As soon as we try to match higher moments or the full histogram along each direction, we have crossed into distributional territory. In other words, tweaking Mean-Variance in the ways that would stop the edge fetish slowly morphs it into the sliced divergences we study next.

Clearly, the only way out is to constrain entire projected distribution—by matching quantiles, bins, or transport plans.

Distributional Methods

Kullback-Leibler Divergence

A more principled way to measure how well a subset \(X\) of points represents a full set \(Y\) is to treat each set as defining a probability distribution over space (for example, an empirical distribution or a density estimate) and then compute the Kullback–Leibler (KL) divergence between these distributions. This information-theoretic divergence \(D_{\mathrm{KL}}(P\Vert Q)\) from distribution \(P\) to distribution \(Q\) is given by:

\[ D_{\mathrm{KL}}(P\Vert Q) = \int P(x)\, \log \frac{P(x)}{Q(x)}\, dx \]

or equivalently, for discrete distributions:

\[ D_{\mathrm{KL}}(P\Vert Q) = \sum_i p_i\,\log\frac{p_i}{q_i} \]

In our context, \(P\) can be thought of as the distribution of the full set \(Y\) and \(Q\) as that of the subsample \(X\). We instantiate \(P_Y\) and \(P_X\) either as histograms or as kernel density estimates (KDEs). A histogram partitions space into axis-aligned boxes of side length \(\Delta\) and assigns each cell probability mass \(\widehat{P}(\text{cell})=\tfrac{1}{|S|}\#\{y_i\in \text{cell}\}\); the KDE alternative smooths every point into a Gaussian bump \(K_h(x-y)=\exp(-\|x-y\|^2/2h^2)\) and normalizes the sum.

High-dimensional density estimation suffers from the curse of dimensionality: the volume of each bin increases like \(\Delta^d\) while the number of samples per bin shrinks, so raw empirical estimates become zero almost everywhere. To keep the KL inputs well-defined we deliberately enlarge \(\Delta\) and raise the bandwidth \(h\), ensuring every region retains non-zero mass instead of triggering the infinite penalty \(\log\tfrac{p_i}{q_i}\). Intuitively, \(D_{\mathrm{KL}}(P\Vert Q)\) measures the information lost when \(Q\) (the subset's distribution) is used to approximate \(P\) (the full set's distribution). A smaller KL divergence means the subset \(X\) is a better stand-in for \(Y\).

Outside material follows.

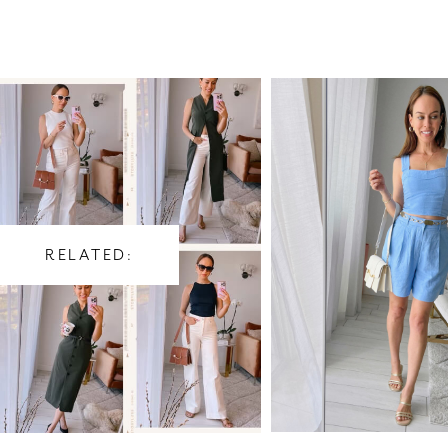
RELATED:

We start with an empty subset and iteratively add points from \(Y\) to \(X\) such that each addition yields the greatest reduction in \(D_{\mathrm{KL}}(P_Y\Vert P_X)\). Naturally \(P_X\) (with \(X\) empty or very small) is initially a very poor approximation of \(P_Y\); however, as more points are added, the KL divergence decreases, and \(P_X\) becomes a closer approximation. To implement this, we need a way to estimate the distributions \(P_Y\) and \(P_X\) at each step. One approach is to use a discretization of the space into bins (a histogram) or a kernel density estimate. At each iteration, we evaluate which candidate point, if added to \(X\), would most decrease the divergence \(D_{\mathrm{KL}}(P_Y\Vert P_{X\cup\{p\}})\). That point is then selected into \(X\).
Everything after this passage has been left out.